Orang yang tidak pernah lapar pasti tidak akan pernah merasakan kelaparan yang diderita orang lain. Ringkasnya hanya orang yang pernah merasakan sakit yang dapat merasakan kesempitan dan kepedihan.
Kewajiban berpuasa bagi orang beriman di bulan ramadan bertujuan untuk melatih solidaritas sosial, yakni merasakan penderitaan orang-orang yang kelaparan. Dimensi ibadah puasa adalah adanya dituntut untuk bersikap empati dan melatih kepekaan terhadap kaum mustadhafin (orang-orang lemah) yang tertindas oleh kaum borjuis dan kapitalis.
Nilai transformasi sosial dalam ibadah puasa ini dipertegas Nabi Muhammad Saw dalam salah satu hadisnya: “Barang siapa memberi makan orang berpuasa, baginya pahala seperti orang yang berpuasa tersebut tanpa mengurangi pahala sedikit pun dari orang yang berpuasa itu.” (HR. Tirmizi).
Karena itu, hakikat ibadah puasa dalam sudut pandang dimensi sosial bukan semata-mata kewajiban yang harus dilaksanakan orang beriman. Akan tetapi, lebih dari itu sebagai bentuk kepedulian dan keterlibatan sesama manusia dalam merasakan kesengsaraan orang lain, terutama kelompok yang lemah, miskin, dan termarginalkan.
Puasa sepatutnya dapat menjadi senjata/tameng melawan segala penindasan dan eksploitasi yang mengakibatkan maraknya kemiskinan serta ketidakadilan yang ada.
Bagi M. Ihsan Darwis (2023) sepatutnya ibadah puasa ramadan bukan sekadar meninggalkan bekas spiritual bagi sebagian umat. Ibadah puasa terdapat di dalamnya aspek sosial dalam realitas kehidupan sosial. Sulit rasanya melupakan momentum aktivitas sosial yang fenomenal, kecuali menggunakan waktu untuk berkontribusi secara sosial di bulan ramadan.

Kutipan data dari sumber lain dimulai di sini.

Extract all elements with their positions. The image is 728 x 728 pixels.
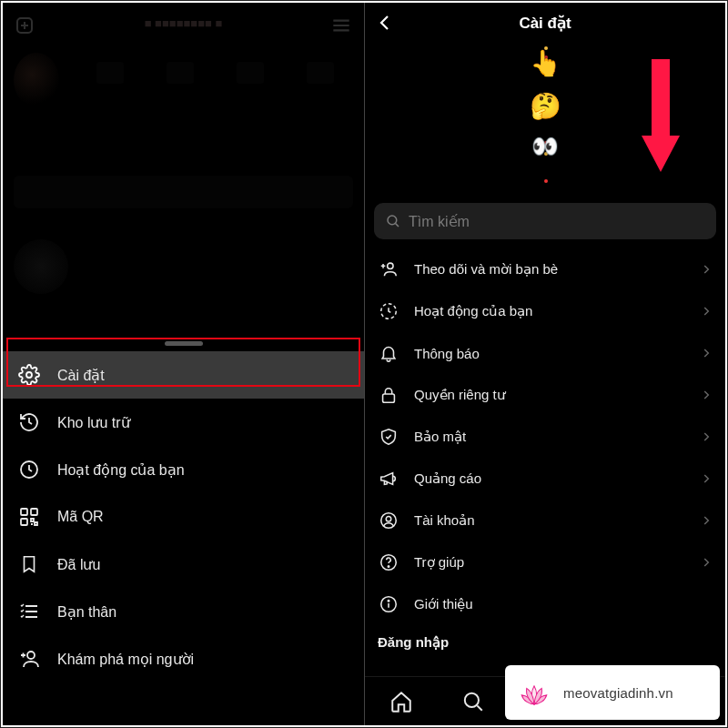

Ibadah puasa ramadan bukan hanya sekadar wacana aspek realitas belaka, sebab di dalamnya penuh keberkahan. Ramadan memberikan banyak harapan dalam konteks teologis dan sosial. Jika itu diaplikasi dalam realitas sosial, tentu dapat terhindar dari keumungkinan: “Betapa banyak orang yang berpuasa, yang diperolehnya dari puasa itu, kecuali sekadar lapar dan dahaga saja” (HR. Ibn Khuzaimah dan Tabrani).
Kata Mohammad Farid Fad (2021) ibadah puasa momen perekayasaan hasrat, meninggikan suara otentik nurani, sembari meminimalkan desakan syahwat. Ramadan adalah waktu yang tepat untuk menyuburkan rohani keimanan. Kehadirannya adalah saat yang tepat untuk mengambil interval dari aktivitas keseharian yang penuh riuh. Hidup yang serba-diselubungi kata mengejar (atau dikejar?) deadline hidup.
Ibadah ramadan setidaknya dapat menjadi ruang mengambil jeda dan jarak atas rutinitas hidup setelah sebelumnya larut dalam berebut ‘hidup’. Hanyut dalam berhala modernitas yang bernama materi (hedonisme).
Tak lupa, dalam berpuasa, orang beriman juga dididik untuk senantiasa memupuk spirit berbela rasa-teologi sosial. Ibadah puasa adalah waktu untuk memperkuat solidaritas dan mengencangkan sabuk kohesi sosial publik.